On September 20, 2018, the Ninth Circuit issued an opinion finding that the Telephone Consumer Protection Act’s (TCPA’s) “automatic telephone dialing system” (ATDS) definition is vague and ambiguous, and interpreting the statutory definition anew. More specifically, in Marks v. Crunch San Diego, LLC, the court interpreted the TCPA’s ATDS definition broadly to include equipment that dials telephone numbers from a list regardless of whether those numbers were randomly or sequentially generated.
To state a claim under the TCPA’s cellphone provision 47 U.S.C. § 227(b)(1)(A)(iii), a plaintiff must plead and prove, among other things, that he or she received a call or text sent from an ATDS. The TCPA defines an ATDS as equipment that has the capacity “(A) to store or produce telephone numbers to be called, using a random or sequential number generator; and (B) to dial such numbers.” The Federal Communications Commission (FCC) had issued guidance over the past decade interpreting and expanding that definition. As we explained in our post regarding the D.C. Circuit’s opinion in ACA International (and as the Ninth Circuit affirmed in Marks), that guidance is no longer valid and the statutory language alone governs. Courts that have considered how to interpret the statutory language have reached different conclusions about whether the equipment at issue must generate random or sequential telephone numbers or whether merely storing numbers to be called is sufficient.

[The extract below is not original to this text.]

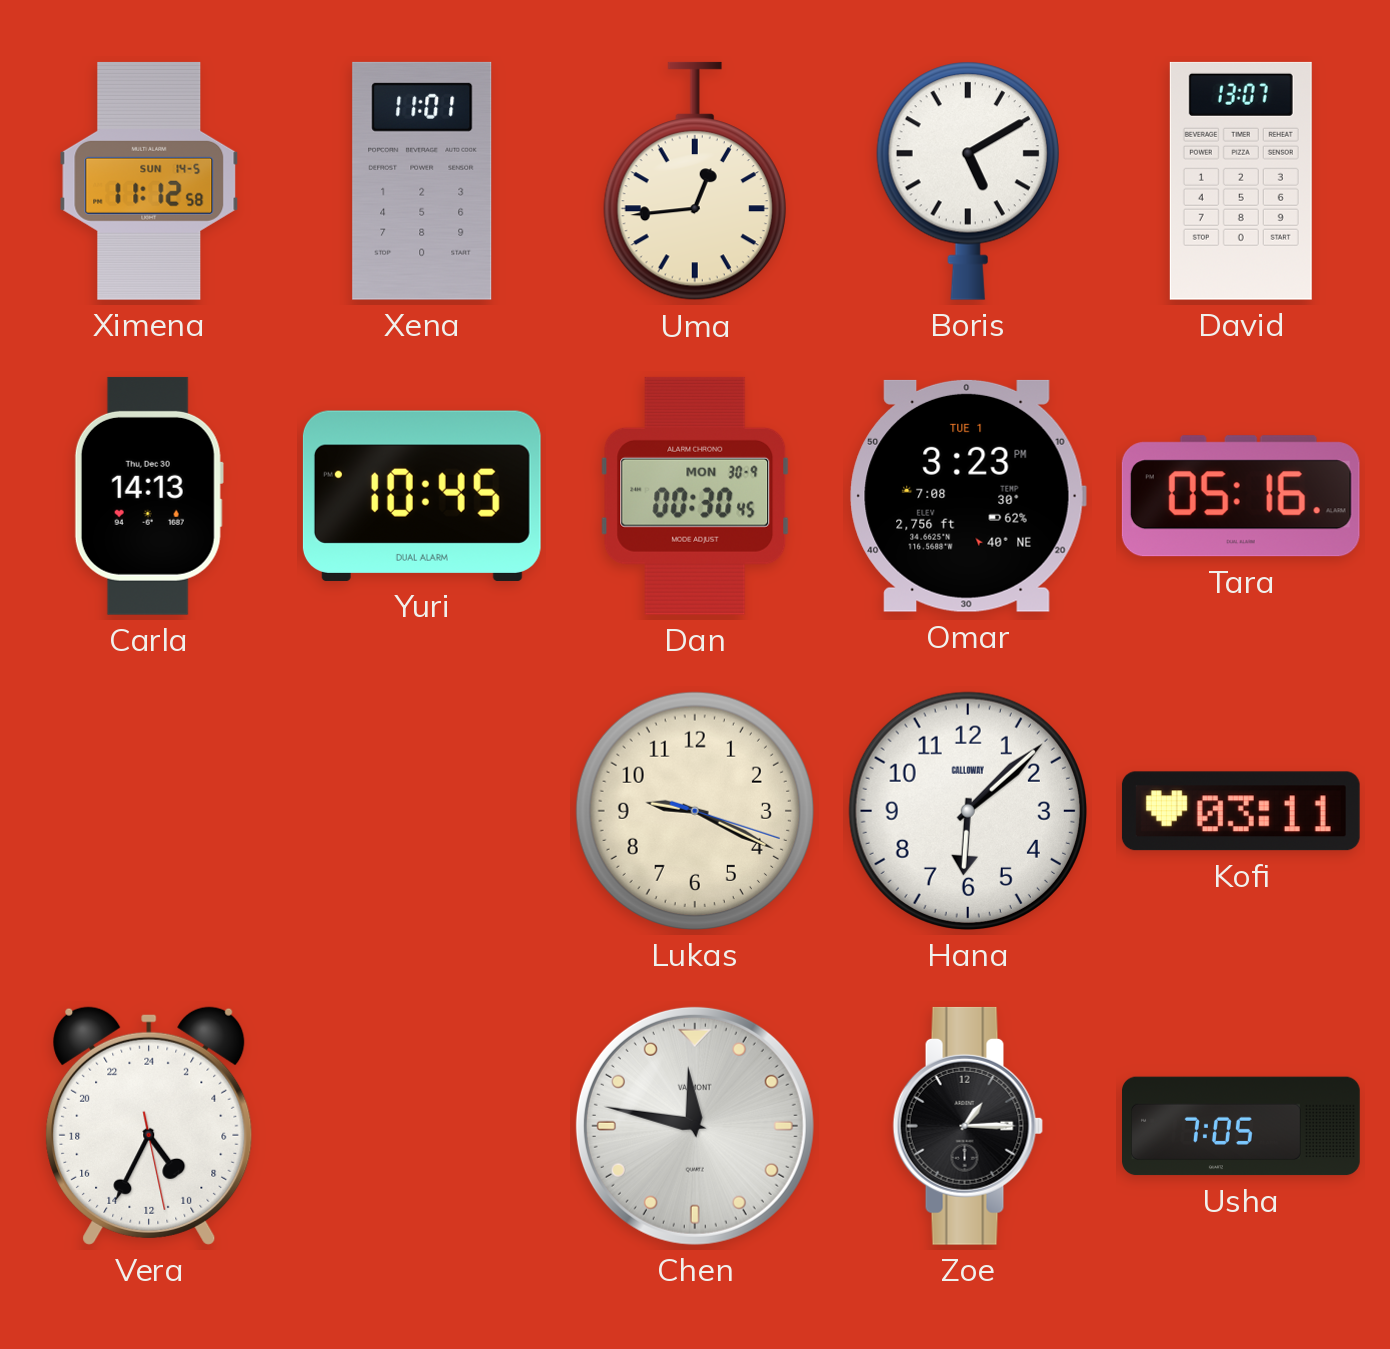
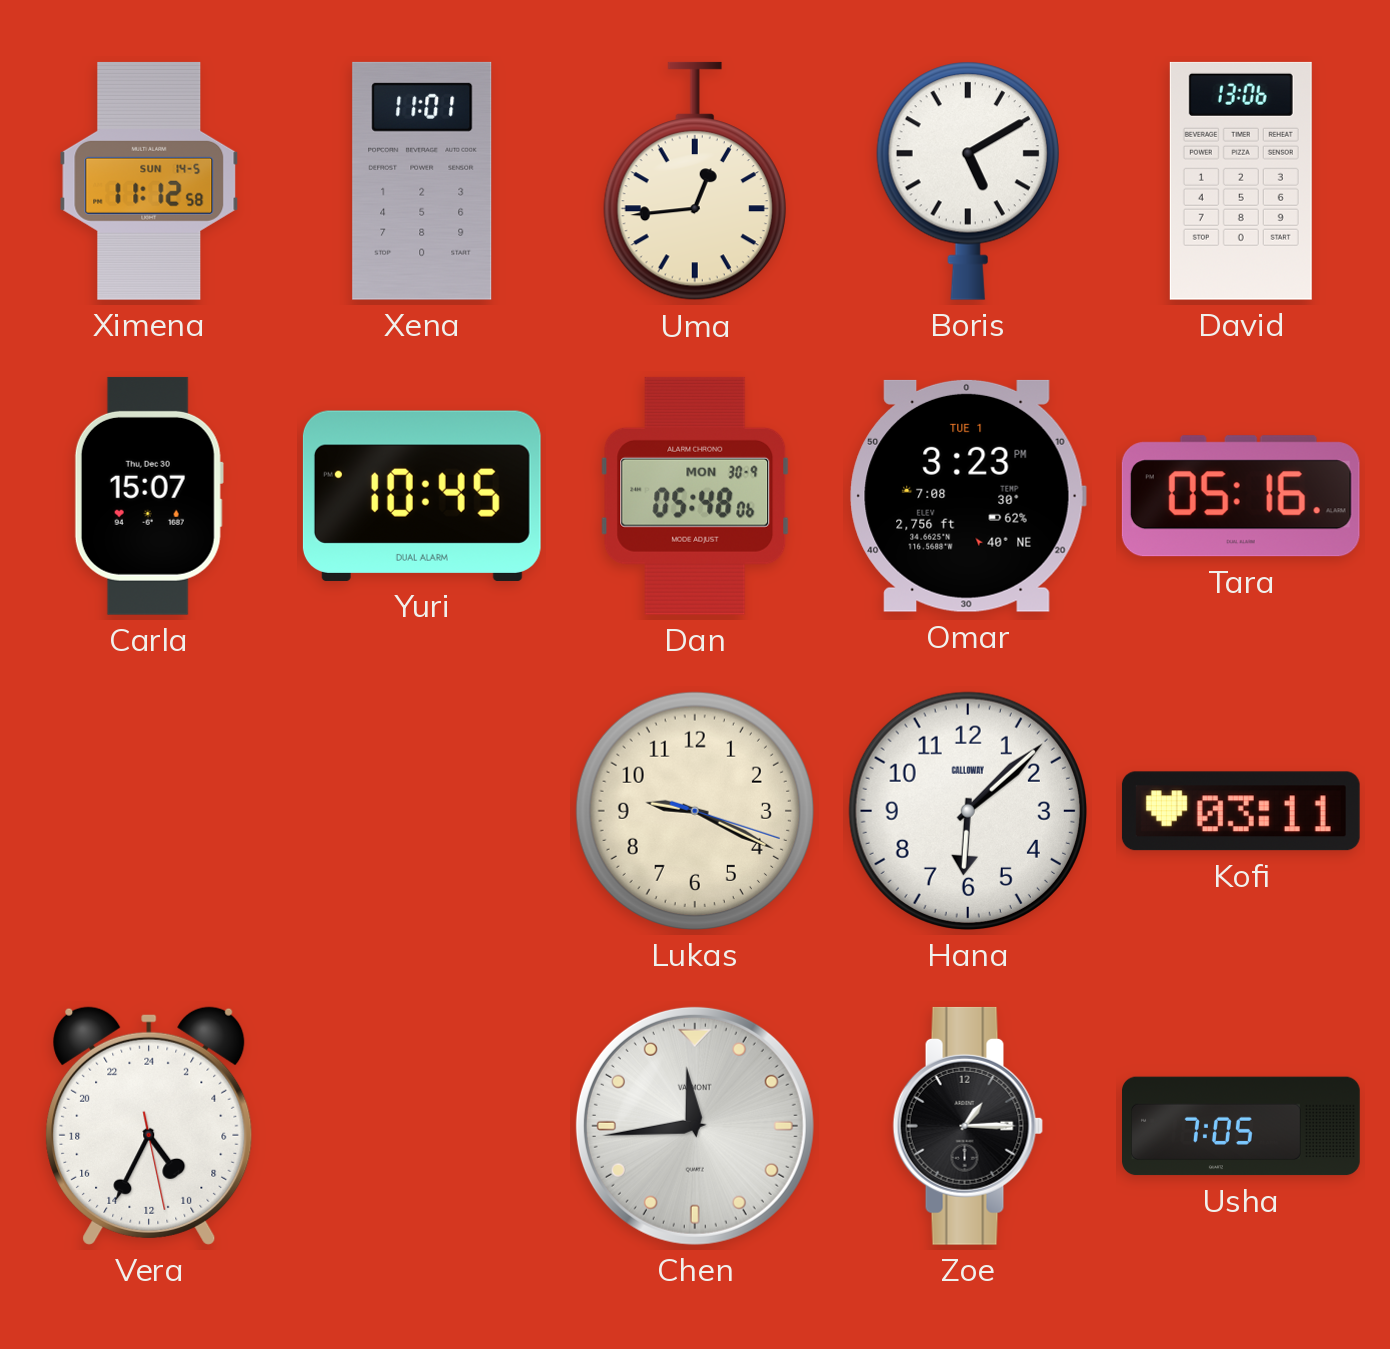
David: 13:07 -> 13:06
Carla: 14:13 -> 15:07
Dan: 00:30 -> 05:48
Chen: 11:47 -> 11:44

In Marks, plaintiff alleged that he received text messages from a gym after signing up for a membership. In support of his cellphone provision claim, plaintiff claimed that he did not consent to these messages and that they were sent using an ATDS. At summary judgment, defendant demonstrated that the text messages plaintiff received were sent using equipment that stored telephone numbers of customers and potential customers. Once those numbers were stored on the system, defendant could send messages to them by creating the messages and setting the date and time for their transmission. The Southern District of California granted summary judgment because it concluded defendant’s equipment did not generate numbers randomly or sequentially. While the case was on appeal, the D.C. Circuit issued its opinion in ACA.
In reversing the Southern District, the Ninth Circuit explained that ACA invalidated all historic FCC guidance regarding the TCPA’s ATDS definition. As a result, the court looked to the statute’s plain language, but found the ATDS definition ambiguous. Ultimately, the Ninth Circuit interpreted the definition to include both (1) equipment which has the capacity to “store numbers to be called” and (2) equipment which has the capacity to “produce numbers to be called, using a random or sequential number generator.” Whichever definition applies, the equipment must also have the capacity to dial numbers automatically “even if the system must be turned on or triggered by a person.” The court then found that there was a dispute of fact about whether defendant’s system met that its new standard and remanded the case.
Consequently, on October 3, 2018, the FCC sought comment on what constitutes an ATDS in order to determine how to interpret and apply the statutory definition. Comments are due by October 17, and replies by October 24, 2018.